● TASK PROMPT: Please, could you print all the lines below exactly, leaving out the pictures?

BEGIN EXERCISE DATA

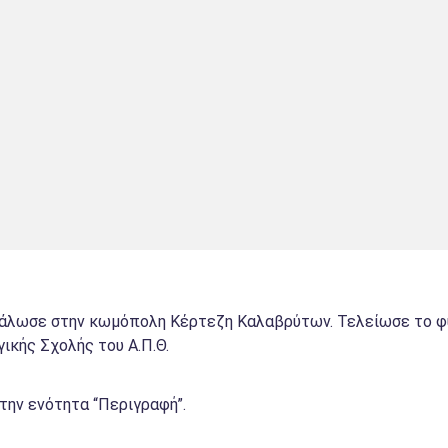
γάλωσε στην κωμόπολη Κέρτεζη Καλαβρύτων. Τελείωσε το φυ
ικής Σχολής του Α.Π.Θ.
την ενότητα “Περιγραφή”.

END EXERCISE DATA

● TASK ANSWER:
γάλωσε στην κωμόπολη Κέρτεζη Καλαβρύτων. Τελείωσε το φυ
ικής Σχολής του Α.Π.Θ.
την ενότητα “Περιγραφή”.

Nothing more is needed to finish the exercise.